E na resposta mais clichê e conformista do mundo encontra-se uma verdade.

Pessoas vem pessoas vão e só algumas, bem poucas, ficam.

Foi assim que respondi meu pai quando ele me perguntou com quem eu ainda tinha contato da turma da escola.

“Tenho todos no Facebook, pai, mas não faço questão de falar com quase ninguém.”

E ao ser questionada o por quê, não soube responder, a não ser com essa evasão. Porque, porque, porque não me fizeram falta, porque só pensam nos namorados(as), porque ficaram (ou já eram) arrogantes demais, porque a distancia os levou para longe demais, porque sim.

Não é algo que me dói. Já doeu. Hoje eu me conformo.

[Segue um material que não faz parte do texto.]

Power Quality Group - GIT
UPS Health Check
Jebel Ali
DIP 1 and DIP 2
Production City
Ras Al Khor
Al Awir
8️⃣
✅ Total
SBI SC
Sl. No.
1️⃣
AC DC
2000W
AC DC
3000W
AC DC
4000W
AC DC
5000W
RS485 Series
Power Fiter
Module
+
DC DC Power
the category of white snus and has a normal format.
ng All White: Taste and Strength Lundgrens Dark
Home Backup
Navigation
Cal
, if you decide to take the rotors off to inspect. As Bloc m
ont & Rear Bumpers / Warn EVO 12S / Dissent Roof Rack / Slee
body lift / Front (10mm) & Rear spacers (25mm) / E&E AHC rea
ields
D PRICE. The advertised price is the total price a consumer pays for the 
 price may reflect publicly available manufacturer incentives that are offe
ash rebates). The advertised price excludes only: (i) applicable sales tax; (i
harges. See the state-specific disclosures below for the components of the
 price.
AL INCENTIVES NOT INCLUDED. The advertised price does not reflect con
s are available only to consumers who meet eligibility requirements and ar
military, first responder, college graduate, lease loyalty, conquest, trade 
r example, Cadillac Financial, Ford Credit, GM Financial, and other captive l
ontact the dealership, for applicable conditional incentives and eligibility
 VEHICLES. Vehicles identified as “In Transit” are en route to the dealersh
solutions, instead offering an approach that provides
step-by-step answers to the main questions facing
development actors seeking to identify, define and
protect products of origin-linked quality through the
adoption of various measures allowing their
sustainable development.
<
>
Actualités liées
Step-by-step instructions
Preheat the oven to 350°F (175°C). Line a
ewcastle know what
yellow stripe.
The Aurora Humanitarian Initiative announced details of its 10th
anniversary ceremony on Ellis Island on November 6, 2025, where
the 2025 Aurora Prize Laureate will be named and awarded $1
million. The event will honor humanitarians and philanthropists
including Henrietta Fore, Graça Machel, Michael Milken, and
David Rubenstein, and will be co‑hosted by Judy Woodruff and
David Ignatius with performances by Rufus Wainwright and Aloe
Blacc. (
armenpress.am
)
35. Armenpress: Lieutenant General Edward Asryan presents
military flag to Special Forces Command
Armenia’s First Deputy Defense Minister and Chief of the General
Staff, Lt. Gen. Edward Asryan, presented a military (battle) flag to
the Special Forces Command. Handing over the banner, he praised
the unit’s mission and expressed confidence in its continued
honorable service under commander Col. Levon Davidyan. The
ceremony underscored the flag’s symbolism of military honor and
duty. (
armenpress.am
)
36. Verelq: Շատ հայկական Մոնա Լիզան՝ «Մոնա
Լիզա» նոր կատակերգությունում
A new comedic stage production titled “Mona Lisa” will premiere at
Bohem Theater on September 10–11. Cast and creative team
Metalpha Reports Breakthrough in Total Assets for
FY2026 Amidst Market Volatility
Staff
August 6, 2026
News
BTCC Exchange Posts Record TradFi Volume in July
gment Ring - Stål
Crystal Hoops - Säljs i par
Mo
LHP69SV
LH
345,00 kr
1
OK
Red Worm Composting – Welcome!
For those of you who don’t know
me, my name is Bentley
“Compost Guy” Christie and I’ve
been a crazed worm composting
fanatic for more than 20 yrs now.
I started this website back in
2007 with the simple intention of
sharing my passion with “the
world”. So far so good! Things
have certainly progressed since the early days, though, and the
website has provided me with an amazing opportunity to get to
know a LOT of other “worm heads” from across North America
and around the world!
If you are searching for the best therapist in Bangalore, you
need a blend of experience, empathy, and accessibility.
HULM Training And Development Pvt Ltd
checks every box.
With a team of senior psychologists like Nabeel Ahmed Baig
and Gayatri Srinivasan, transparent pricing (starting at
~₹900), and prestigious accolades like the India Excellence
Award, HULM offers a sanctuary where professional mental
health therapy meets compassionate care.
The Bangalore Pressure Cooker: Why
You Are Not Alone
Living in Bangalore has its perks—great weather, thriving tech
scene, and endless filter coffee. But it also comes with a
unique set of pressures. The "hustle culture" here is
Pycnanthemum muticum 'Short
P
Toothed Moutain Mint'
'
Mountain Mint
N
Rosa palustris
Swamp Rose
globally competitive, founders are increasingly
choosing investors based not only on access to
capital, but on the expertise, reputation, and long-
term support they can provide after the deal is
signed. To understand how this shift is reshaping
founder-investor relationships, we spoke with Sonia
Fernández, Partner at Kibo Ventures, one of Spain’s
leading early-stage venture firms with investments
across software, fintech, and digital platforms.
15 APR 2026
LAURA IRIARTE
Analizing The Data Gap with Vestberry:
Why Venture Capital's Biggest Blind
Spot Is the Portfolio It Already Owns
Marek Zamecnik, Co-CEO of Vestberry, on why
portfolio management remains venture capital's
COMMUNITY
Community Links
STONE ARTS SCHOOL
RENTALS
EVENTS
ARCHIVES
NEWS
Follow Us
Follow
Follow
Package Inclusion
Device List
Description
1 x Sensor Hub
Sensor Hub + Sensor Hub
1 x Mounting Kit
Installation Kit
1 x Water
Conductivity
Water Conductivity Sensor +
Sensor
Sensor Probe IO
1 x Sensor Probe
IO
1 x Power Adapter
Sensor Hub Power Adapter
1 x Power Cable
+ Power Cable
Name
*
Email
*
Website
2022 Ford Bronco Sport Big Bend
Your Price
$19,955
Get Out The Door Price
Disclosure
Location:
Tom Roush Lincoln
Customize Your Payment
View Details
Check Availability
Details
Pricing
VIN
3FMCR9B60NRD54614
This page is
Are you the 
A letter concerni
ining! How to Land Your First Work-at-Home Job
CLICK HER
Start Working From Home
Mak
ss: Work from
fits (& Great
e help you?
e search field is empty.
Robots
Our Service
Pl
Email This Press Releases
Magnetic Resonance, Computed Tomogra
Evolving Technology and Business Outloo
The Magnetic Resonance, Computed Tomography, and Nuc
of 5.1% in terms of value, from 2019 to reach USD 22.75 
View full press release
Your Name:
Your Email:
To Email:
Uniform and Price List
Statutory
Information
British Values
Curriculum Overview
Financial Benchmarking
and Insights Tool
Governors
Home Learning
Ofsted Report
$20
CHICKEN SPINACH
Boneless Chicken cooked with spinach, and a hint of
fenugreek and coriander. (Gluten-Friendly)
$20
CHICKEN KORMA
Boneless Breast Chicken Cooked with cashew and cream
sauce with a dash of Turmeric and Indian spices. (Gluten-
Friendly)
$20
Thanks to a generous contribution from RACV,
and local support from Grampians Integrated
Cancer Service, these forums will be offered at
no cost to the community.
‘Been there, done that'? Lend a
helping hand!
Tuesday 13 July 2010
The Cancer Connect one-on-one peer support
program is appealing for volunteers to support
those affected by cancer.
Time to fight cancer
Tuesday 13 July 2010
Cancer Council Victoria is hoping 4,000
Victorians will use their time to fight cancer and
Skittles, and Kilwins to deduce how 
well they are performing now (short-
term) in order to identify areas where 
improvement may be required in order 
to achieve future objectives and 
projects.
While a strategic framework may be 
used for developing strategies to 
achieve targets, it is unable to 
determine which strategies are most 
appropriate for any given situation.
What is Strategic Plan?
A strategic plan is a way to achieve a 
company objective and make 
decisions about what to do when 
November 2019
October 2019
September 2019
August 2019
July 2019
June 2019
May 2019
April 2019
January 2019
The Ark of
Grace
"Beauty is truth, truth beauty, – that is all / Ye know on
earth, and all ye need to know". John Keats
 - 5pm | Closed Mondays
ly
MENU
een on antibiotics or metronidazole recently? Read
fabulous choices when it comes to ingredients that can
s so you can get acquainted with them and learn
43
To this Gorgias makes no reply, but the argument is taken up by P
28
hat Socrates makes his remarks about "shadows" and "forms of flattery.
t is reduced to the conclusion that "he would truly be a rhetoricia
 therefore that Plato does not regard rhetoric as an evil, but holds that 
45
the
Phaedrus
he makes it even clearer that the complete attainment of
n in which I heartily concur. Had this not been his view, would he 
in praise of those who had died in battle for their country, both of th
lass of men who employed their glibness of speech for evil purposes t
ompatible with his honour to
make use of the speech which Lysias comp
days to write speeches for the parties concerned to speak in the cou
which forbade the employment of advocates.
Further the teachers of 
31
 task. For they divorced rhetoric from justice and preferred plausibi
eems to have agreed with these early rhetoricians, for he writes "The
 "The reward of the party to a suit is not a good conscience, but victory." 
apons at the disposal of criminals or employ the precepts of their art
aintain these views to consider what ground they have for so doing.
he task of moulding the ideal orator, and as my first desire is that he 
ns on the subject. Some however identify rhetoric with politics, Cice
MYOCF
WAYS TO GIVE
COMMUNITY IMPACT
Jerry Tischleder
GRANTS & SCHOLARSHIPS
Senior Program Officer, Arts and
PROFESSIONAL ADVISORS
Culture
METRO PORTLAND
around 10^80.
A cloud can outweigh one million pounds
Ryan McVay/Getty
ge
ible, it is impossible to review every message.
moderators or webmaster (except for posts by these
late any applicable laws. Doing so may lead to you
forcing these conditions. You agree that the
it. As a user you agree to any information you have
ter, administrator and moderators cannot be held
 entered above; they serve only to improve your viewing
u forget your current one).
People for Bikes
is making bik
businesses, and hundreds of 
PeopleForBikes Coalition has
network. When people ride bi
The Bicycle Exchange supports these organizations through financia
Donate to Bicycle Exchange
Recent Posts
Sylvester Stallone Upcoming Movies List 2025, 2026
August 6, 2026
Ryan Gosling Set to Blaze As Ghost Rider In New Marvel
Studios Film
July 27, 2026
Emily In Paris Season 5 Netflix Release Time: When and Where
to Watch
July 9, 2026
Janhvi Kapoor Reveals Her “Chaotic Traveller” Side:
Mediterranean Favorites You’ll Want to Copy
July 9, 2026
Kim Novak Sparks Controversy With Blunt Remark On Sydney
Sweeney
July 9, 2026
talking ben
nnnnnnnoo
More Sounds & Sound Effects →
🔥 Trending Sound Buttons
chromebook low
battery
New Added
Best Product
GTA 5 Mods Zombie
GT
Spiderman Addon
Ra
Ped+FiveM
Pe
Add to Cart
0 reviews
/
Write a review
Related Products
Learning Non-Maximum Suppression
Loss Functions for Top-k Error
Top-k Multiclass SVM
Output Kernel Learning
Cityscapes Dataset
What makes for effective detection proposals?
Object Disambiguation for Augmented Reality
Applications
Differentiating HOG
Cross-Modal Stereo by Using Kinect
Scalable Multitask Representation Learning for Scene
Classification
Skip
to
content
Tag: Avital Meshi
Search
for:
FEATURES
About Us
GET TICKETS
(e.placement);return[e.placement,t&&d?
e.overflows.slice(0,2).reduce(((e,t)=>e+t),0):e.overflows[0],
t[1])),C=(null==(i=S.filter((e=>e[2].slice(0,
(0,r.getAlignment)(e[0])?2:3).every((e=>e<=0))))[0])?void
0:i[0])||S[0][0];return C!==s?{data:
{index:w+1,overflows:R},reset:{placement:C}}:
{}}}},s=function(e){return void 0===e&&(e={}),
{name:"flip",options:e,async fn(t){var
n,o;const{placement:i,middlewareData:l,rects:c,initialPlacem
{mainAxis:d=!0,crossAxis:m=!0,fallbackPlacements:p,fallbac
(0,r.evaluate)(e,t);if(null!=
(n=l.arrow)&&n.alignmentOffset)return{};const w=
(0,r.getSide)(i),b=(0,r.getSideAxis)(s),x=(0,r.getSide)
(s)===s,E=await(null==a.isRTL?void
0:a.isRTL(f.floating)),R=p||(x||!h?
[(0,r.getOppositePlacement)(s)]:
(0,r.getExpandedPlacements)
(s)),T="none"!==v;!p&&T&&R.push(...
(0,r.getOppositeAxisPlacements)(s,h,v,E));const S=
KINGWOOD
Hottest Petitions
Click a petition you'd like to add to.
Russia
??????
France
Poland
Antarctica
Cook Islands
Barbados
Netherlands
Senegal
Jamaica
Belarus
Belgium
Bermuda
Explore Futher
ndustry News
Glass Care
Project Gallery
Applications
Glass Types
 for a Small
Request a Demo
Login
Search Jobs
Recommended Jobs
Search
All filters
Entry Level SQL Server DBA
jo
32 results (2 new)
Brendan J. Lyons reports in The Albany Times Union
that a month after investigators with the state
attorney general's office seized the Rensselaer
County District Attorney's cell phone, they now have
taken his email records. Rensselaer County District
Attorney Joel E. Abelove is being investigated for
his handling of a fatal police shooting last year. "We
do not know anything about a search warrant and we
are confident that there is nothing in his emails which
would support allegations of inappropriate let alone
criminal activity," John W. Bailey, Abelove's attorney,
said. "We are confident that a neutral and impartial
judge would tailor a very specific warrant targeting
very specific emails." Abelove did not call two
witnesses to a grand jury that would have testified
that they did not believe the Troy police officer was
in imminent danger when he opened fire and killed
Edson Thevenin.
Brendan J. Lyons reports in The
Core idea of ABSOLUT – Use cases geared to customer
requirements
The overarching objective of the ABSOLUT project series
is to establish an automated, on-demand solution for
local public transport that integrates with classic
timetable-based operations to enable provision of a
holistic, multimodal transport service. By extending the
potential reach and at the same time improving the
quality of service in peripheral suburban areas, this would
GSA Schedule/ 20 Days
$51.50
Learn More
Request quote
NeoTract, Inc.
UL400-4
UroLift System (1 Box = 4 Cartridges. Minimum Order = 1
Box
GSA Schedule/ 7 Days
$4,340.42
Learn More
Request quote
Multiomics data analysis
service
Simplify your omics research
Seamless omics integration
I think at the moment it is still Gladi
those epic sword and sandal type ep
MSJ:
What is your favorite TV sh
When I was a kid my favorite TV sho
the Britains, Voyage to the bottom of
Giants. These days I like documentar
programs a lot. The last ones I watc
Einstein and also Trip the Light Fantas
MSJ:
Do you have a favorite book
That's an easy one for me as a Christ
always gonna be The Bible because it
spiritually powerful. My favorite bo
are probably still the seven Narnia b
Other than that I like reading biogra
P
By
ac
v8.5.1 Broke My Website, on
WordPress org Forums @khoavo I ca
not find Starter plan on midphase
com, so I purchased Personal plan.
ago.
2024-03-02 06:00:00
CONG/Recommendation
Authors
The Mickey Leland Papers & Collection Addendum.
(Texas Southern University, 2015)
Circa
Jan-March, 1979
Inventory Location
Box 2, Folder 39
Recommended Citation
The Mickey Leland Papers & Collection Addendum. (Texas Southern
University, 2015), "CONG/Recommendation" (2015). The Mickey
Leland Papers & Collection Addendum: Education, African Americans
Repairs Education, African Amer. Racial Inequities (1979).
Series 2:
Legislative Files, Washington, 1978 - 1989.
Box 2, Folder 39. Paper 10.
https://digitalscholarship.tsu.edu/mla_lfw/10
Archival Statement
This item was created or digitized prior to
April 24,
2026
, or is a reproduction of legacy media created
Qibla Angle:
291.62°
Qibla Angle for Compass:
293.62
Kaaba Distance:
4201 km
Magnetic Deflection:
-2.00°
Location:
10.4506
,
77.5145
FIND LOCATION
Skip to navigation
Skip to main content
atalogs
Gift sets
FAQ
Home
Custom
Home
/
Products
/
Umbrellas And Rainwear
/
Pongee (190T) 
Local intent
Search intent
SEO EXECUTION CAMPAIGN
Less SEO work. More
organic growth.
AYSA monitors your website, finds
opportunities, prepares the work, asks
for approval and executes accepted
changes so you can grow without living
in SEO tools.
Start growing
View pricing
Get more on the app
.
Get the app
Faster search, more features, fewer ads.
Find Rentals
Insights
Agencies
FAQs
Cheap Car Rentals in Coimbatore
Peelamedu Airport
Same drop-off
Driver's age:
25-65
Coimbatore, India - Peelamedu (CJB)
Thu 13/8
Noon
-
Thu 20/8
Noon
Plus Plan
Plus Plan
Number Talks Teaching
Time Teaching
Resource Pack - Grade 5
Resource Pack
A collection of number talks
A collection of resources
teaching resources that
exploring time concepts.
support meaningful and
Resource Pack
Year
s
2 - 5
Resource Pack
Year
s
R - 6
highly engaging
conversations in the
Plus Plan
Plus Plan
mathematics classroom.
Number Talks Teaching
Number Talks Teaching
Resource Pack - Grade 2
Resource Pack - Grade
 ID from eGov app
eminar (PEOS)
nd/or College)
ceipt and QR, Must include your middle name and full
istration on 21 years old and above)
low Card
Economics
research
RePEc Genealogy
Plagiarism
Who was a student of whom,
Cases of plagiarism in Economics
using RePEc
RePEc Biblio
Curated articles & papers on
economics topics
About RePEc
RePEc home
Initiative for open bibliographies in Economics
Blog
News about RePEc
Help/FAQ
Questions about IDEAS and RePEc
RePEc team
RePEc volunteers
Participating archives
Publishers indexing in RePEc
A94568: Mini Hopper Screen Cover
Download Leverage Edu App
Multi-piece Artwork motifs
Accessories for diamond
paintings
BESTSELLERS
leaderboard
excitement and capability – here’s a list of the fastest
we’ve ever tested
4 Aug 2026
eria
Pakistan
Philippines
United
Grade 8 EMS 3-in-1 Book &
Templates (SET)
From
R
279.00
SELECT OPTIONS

Existem pessoas, que mesmo sem tempo pra te ver, fazem questão de te encontrar uma vez ao ano. Nem que seja só uma carona do seu trabalho até em casa. Aqueles minutos preciosos no trânsito, e se os faróis vermelhos cooperarem, viram mais do que suficiente para te fazer perceber o quanto você gosta daquele que se contentou apenas em ter você no banco do lado. Melhor do que aquelas que esperam o próximo casamento, ou uma festa de arromba, ou até mesmo, o nascimento do filho, para terem uma desculpa para se reunirem.

Que seja no trânsito, uma cervejinha no fim do dia, um cartão postal, uma corridinha no mercado, até mesmo um abraço no portão. A gente sabe quem valorizar antes mesmo do convite recusado.